Previously, the text ads running on the display network, looked like any other text ad on a Google search. Magazine ads, the modern take on the old text units look… nice. They can compete for any display unit. Google even uses them!
But wait! Not all have that ‘magazine’ look (even on a magazine’s website).
And some are rather… camouflaged.
And there have been reports of description lines being cutting off within the ads themselves.
The display URL is not always shown until the mouse hovers over the ad, which is good to keep in mind if you are relying on display URLs to explain your ad.

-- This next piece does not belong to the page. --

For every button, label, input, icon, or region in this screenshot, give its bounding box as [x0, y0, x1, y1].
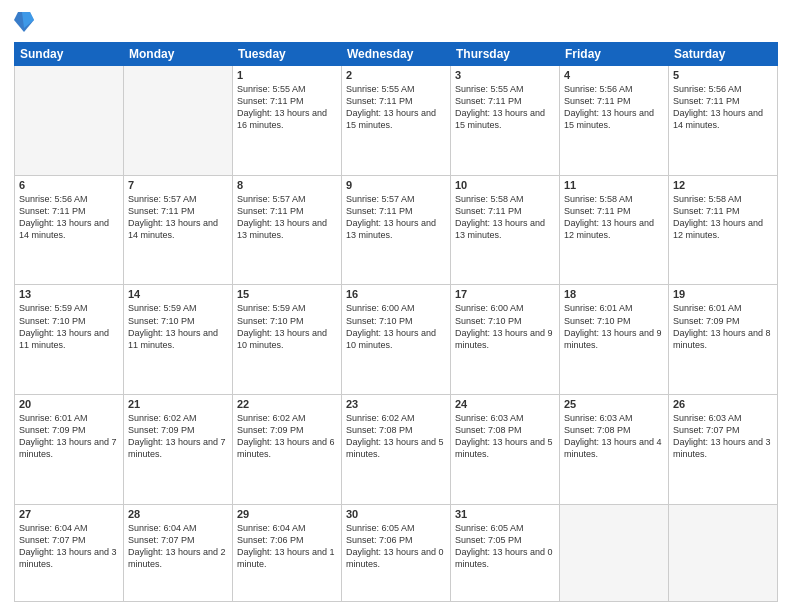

Do these issues translate into accounts?
I started to see funky things happening with display text units in a few accounts. Because these campaigns have been consistently managed and optimized it’s difficult to attribute performance fluctuations to the new format – however! What I have seen with multiple placements has made me take a second look at all display text ads in my accounts. For example, look at these two ad groups running with the same targeting, same ad ‘theme’.
As you can see, there was no distinct impact on image ads, just typical fluctuations.
On the other hand, text ad click through rate steadily increased, and leveled off in mid-July. From another account, take a look at the gradual increase in a CTR across a placement campaign, for just display text units.
As you can see, the click-through-rate gradually increased. For both of these accounts, we did not see any increase in conversions, or even bounce rate, which might indicate more qualified traffic. We also performed no significant strategic changes in bids, budget or ad content.
What’s the takeaway?
My own experience does not statistically prove that ‘magazine units’ are destroying your account. But after seeing how these new display ads may look on websites, you should question any increase in display traffic. Do not take the increase at face value! Some of these issues can be solved by following best practices and minor investigations.
- Monitor your placements. If you are basing your campaign targeting on anything but selected placements, check on where your ads are showing. Low quality sites can easily sneak their way into placements.
- Use the Display Planner. Duh! You can see where your ads are showing, and get traffic/cost estimates. Do not run display campaigns blind.
- Run text and display ads in separate ad groups. This way, you can control placements based on image vs. text. More so, you can easily monitor for anomalies in traffic or CPC with the text unit display ads.
- If you choose not to select placements on the GDN, qualify your audience in another way. For example, one SEER client had a text unit campaign running without placements, but only targeted similar audience groups. There was no statistical significance between March 15th to May 14th, compared to May 15th- August 15th in CTR or CPC.
- Check ad copy. Make sure your text ad description can either be read as one sentence, or as two sentences. Better yet, pick your placements based on how your text ads will show.
- Ensure quality of conversions. If you have a client where you can track lead quality or conversion value, do it! If your ads are receiving lower quality traffic, than your conversion value may also be lower.
So, three months later, have you noticed any impact on your accounts from ‘magazine display ads’? Have results improved? Remember, only you can prevent unqualified traffic!